此網站由Robeco Hong Kong Limited(「荷寶」)擬備及刊發,荷寶是獲香港證券及期貨事務監察委員會發牌從事第1類(證券交易)、第4類(就證券提供意見)及第9類(資產管理)受規管活動的企業。荷寶不持有客戶資產,並受到發牌條件所規限。荷寶在擴展至零售業務之前,必須先得到證監會的批准。本網頁未經證券及期貨事務監察委員會或香港的任何監管當局審閱。

2. 風險披露聲明

Robeco Capital Growth Funds以其特定的投資政策或其他特徵作識別,請小心閱讀有關Robeco Capital Growth Funds的風險:

  • 部份基金可涉及投資、市場、股票投資、流動性、交易對手、證券借貸及外幣風險及小型及/或中型公司的相關風險。

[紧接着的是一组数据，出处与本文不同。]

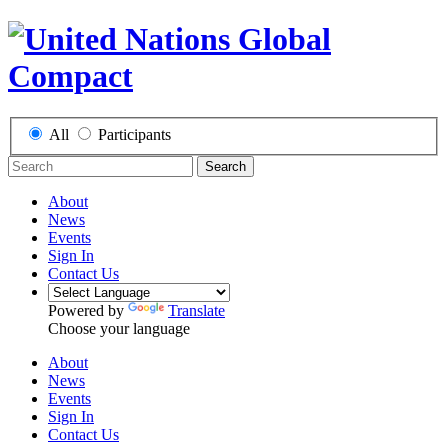
All
Participants
Search
About
News
Events
Sign In
Contact Us
Powered by
Translate
Choose your language
About
News
Events
Sign In
Contact Us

  • 部份基金所涉及投資於新興市場的風險包括政治、經濟、法律、規管、市場、結算、執行交易、交易對手及貨幣風險。

  • 部份基金可透過合格境外機構投資者("QFII")及/或 人民幣合格境外機構投資者 ("RQFII")及/或 滬港通計劃直接投資於中國A股,當中涉及額外的結算、規管、營運、交易對手及流動性風險。

  • 就分派股息類別,部份基金可能從資本中作出股息分派。股息分派若直接從資本中撥付,這代表投資者獲付還或提取原有投資本金的部份金額或原有投資應佔的任何資本收益,該等分派可能導致基金的每股資產淨值即時減少。

  • 部份基金投資可能集中在單一地區/單一國家/相同行業及/或相同主題營運。 因此,基金的價值可能會較為波動。

  • 部份基金使用的任何量化技巧可能無效,可能對基金的價值構成不利影響。

  • 除了投資、市場、流動性、交易對手、證券借貸、(反向)回購協議及外幣風險,部份基金可涉及定息收入投資有關的風險包括信貨風險、利率風險、可換股債券的風險、資產抵押證券的的風險、投資於非投資級別或不獲評級證券的風險及投資於未達投資級別主權證券的風險。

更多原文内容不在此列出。